What is R?

plot of chunk unnamed-chunk-1

R is a free software tool designed to facilitate interactive data analysis and visualization. It has recently become the most popular platform for data analysis in the biosciences and data science community, replacing commercial software packages like SPSS and SASS. Its name is a bit of a pun on its history: R is a derivative of the commercial S-Plus. It was originally developed by Ross Ihaka and Robert Gentlemen.

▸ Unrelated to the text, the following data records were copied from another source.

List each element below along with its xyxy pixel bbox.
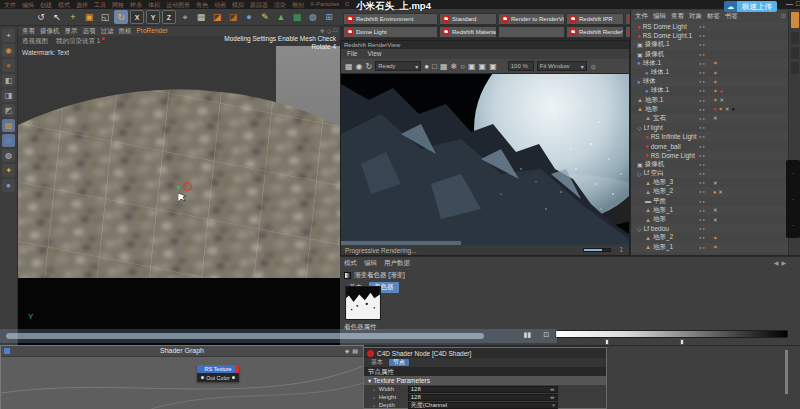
orange-tag-icon[interactable]: ✦ — [718, 106, 723, 112]
dialog-tab-基本[interactable]: 基本 — [367, 359, 387, 366]
menu-item[interactable]: 样条 — [130, 1, 142, 9]
dialog-tab-节点[interactable]: 节点 — [389, 359, 409, 366]
locked-workplane-icon[interactable]: ● — [2, 179, 15, 192]
menu-item[interactable]: 网格 — [112, 1, 124, 9]
coord-system-icon[interactable]: ⌖ — [178, 10, 192, 24]
visibility-dots-icon[interactable]: ●● — [699, 61, 706, 66]
render-settings-icon[interactable]: ◪ — [226, 10, 240, 24]
viewport-panel-icons[interactable]: ✛◇□ — [320, 27, 337, 34]
scale-icon[interactable]: ◱ — [98, 10, 112, 24]
menu-item[interactable]: 模拟 — [232, 1, 244, 9]
panel-tab-block[interactable] — [791, 62, 799, 74]
x-tag-icon[interactable]: ✕ — [725, 106, 730, 112]
menu-item[interactable]: 体积 — [148, 1, 160, 9]
window-icon[interactable]: ▤ — [352, 347, 358, 354]
om-menu-item[interactable]: 标签 — [707, 12, 720, 19]
history-arrow-icon[interactable]: ◀ — [774, 259, 779, 266]
node-out-color-port[interactable]: Out Color — [197, 373, 239, 382]
shader-graph-title-icons[interactable]: ◈▤ — [345, 347, 358, 354]
visibility-dots-icon[interactable]: ●● — [699, 42, 706, 47]
minimize-button[interactable]: — — [786, 0, 793, 7]
object-row[interactable]: ▲地形●●●✦✕● — [631, 105, 788, 114]
attr-menu-item[interactable]: 模式 — [344, 259, 357, 268]
menu-item[interactable]: 运动图形 — [166, 1, 190, 9]
visibility-dots-icon[interactable]: ●● — [699, 144, 706, 149]
convert-icon[interactable]: + — [2, 29, 15, 42]
redball-tag-icon[interactable]: ● — [720, 88, 723, 94]
orange-tag-icon[interactable]: ✦ — [713, 97, 718, 103]
region-icon[interactable]: □ — [432, 62, 437, 71]
volume-icon[interactable]: ▩ — [290, 10, 304, 24]
object-row[interactable]: ◇Lf bedou●● — [631, 224, 788, 233]
rs-button-dome-light[interactable]: Dome Light — [343, 26, 438, 38]
rs-button-empty[interactable] — [498, 26, 565, 38]
menu-item[interactable]: 文件 — [4, 1, 16, 9]
snapshot-icon[interactable]: ▦ — [345, 62, 353, 71]
axis-z-icon[interactable]: Z — [162, 10, 176, 24]
visibility-dots-icon[interactable]: ●● — [699, 180, 706, 185]
viewport-solo-icon[interactable]: ◍ — [2, 149, 15, 162]
object-row[interactable]: ●RS Dome Light●● — [631, 151, 788, 160]
orange-tag-icon[interactable]: ✦ — [713, 60, 718, 66]
object-row[interactable]: ●球体.1●●✦● — [631, 86, 788, 95]
status-dropdown[interactable]: Ready▾ — [375, 61, 421, 71]
visibility-dots-icon[interactable]: ●● — [699, 79, 706, 84]
visibility-dots-icon[interactable]: ●● — [699, 189, 706, 194]
scrollbar-thumb[interactable] — [791, 12, 799, 28]
visibility-dots-icon[interactable]: ●● — [699, 245, 706, 250]
player-control-icon[interactable]: ▮▮ — [523, 331, 531, 339]
visibility-dots-icon[interactable]: ●● — [699, 52, 706, 57]
object-row[interactable]: ▲宝石●●✕ — [631, 114, 788, 123]
visibility-dots-icon[interactable]: ●● — [699, 162, 706, 167]
rs-button-redshift-renderview[interactable]: Redshift RenderView — [566, 26, 624, 38]
visibility-dots-icon[interactable]: ●● — [699, 153, 706, 158]
rv-menu-item[interactable]: File — [347, 50, 357, 58]
orange-tag-icon[interactable]: ✦ — [713, 244, 718, 250]
attribute-history-icons[interactable]: ◀▶ — [774, 259, 786, 266]
restart-icon[interactable]: ↻ — [366, 62, 373, 71]
visibility-dots-icon[interactable]: ●● — [699, 226, 706, 231]
visibility-dots-icon[interactable]: ●● — [699, 88, 706, 93]
shader-graph-titlebar[interactable]: Shader Graph ◈▤ — [1, 346, 363, 357]
object-row[interactable]: ▲地形_1●●✦ — [631, 243, 788, 252]
om-menu-item[interactable]: 对象 — [689, 12, 702, 19]
menu-item[interactable]: 选择 — [76, 1, 88, 9]
menu-item[interactable]: 渲染 — [274, 1, 286, 9]
x-tag-icon[interactable]: ✕ — [713, 180, 718, 186]
polygons-mode-icon[interactable]: ◩ — [2, 104, 15, 117]
viewport-corner-icon[interactable]: ◇ — [327, 27, 332, 34]
points-mode-icon[interactable]: ◧ — [2, 74, 15, 87]
panel-tab-block[interactable] — [791, 47, 799, 59]
rs-texture-node[interactable]: RS Texture Out Color — [197, 365, 239, 382]
render-active-icon[interactable]: ◪ — [210, 10, 224, 24]
visibility-dots-icon[interactable]: ●● — [699, 125, 706, 130]
om-menu-item[interactable]: 书签 — [725, 12, 738, 19]
texture-mode-icon[interactable]: ● — [2, 59, 15, 72]
orangeball-tag-icon[interactable]: ● — [713, 189, 716, 195]
object-row[interactable]: ▬平面●● — [631, 197, 788, 206]
aov-icon-3[interactable]: ▣ — [489, 62, 497, 71]
x-tag-icon[interactable]: ✕ — [718, 189, 723, 195]
visibility-dots-icon[interactable]: ●● — [699, 33, 706, 38]
x-tag-icon[interactable]: ✕ — [713, 217, 718, 223]
maximize-button[interactable]: □ — [796, 0, 800, 7]
attr-menu-item[interactable]: 编辑 — [364, 259, 377, 268]
axis-mode-icon[interactable]: ▦ — [2, 134, 15, 147]
gradient-bar[interactable] — [555, 330, 788, 338]
object-row[interactable]: ▣摄像机.1●● — [631, 40, 788, 49]
object-row[interactable]: ▲地形_1●●✕ — [631, 206, 788, 215]
search-icon[interactable]: ⊙ — [781, 12, 786, 20]
object-row[interactable]: ▲地形.1●●✦✕ — [631, 96, 788, 105]
viewport-menu-item[interactable]: 显示 — [65, 27, 78, 35]
menu-item[interactable]: X-Particles — [310, 1, 339, 9]
menu-item[interactable]: 跟踪器 — [250, 1, 268, 9]
visibility-dots-icon[interactable]: ●● — [699, 199, 706, 204]
aov-icon-1[interactable]: ▣ — [468, 62, 476, 71]
menu-item[interactable]: 创建 — [40, 1, 52, 9]
renderview-title[interactable]: Redshift RenderView — [341, 41, 629, 49]
visibility-dots-icon[interactable]: ●● — [699, 235, 706, 240]
menu-item[interactable]: 模式 — [58, 1, 70, 9]
object-row[interactable]: ●dome_ball●● — [631, 141, 788, 150]
om-menu-item[interactable]: 编辑 — [653, 12, 666, 19]
om-menu-item[interactable]: 文件 — [635, 12, 648, 19]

R is really two related things: a powerful programming language designed for interactive data analysis and a huge community of researcher/programmers who have implemented analysis and visualization algorithms in R. To explore general statistical packages available for R see CRAN; for bioinformatics and computational biology packages see BioConductor.

Why use R?

  • It’s “Free like Pizza”

    R is free software, in that it is free for anyone to install and use. At W&L we are fortunate enough to have the resources to pay expensive software licensing fees for commercial data analysis software like SPSS and Matlab, but this may not be the case for our collaborators or other researchers who would like to reproduce our work. There’s a compelling argument to be made that using paid-software in basic research runs counter to our obligation to make our published data publicly available and our work easily reproducible.

  • It’s “Free like Ideas”

    The design of R and of R packages makes it nearly impossible to hide or obfuscate source code. As a language, R was designed from the ground up to be an open source software ecosystem. As a result, the sources for all of base R and all packages on CRAN and BioConductor are open to scrutiny by programmers, statisticians and researchers. Even good programmers on major software projects make mistakes, like the folks who make Excel. In the closed source world, bugs are only caught when users pin down odd behaviors in programs. When software is open source, many eyes can directly examine the implementation of new algorithms, dramatically decreasing the likelihood that errors will make it into released software (thereby decreasing the likelihood that you will publish erroneous results). The huge advantages that come with crowd sourcing software validation is probably why open source software runs the internet.

Leading edge

Because the R language was designed with statistics in mind, it offers many language features that make it easy to implement new data analysis algorithms. Because of this, R has become the de facto platform for methodological research in statistics and data science. It is almost always the first choice for implementing and experimenting with new analysis methods. This means it is quite likely that a package is available for R which offers the latest and greatest approach for your research field.

r-google-scholar

From librestats.com

Graphics and interactivity are baked in

There are other open source high-level scripting languages that are quite popular in research science, like Python and Perl. These programming languages offer features which are very similar to R. However, the recent rise in popularity of R among the bioscience and data science communities has likely been driven by a few simple usability features that are unique to the R environment. In particular, the language has been designed from the ground up to make it easy to interactively explore large datasets and easily produce publication-quality visualizations.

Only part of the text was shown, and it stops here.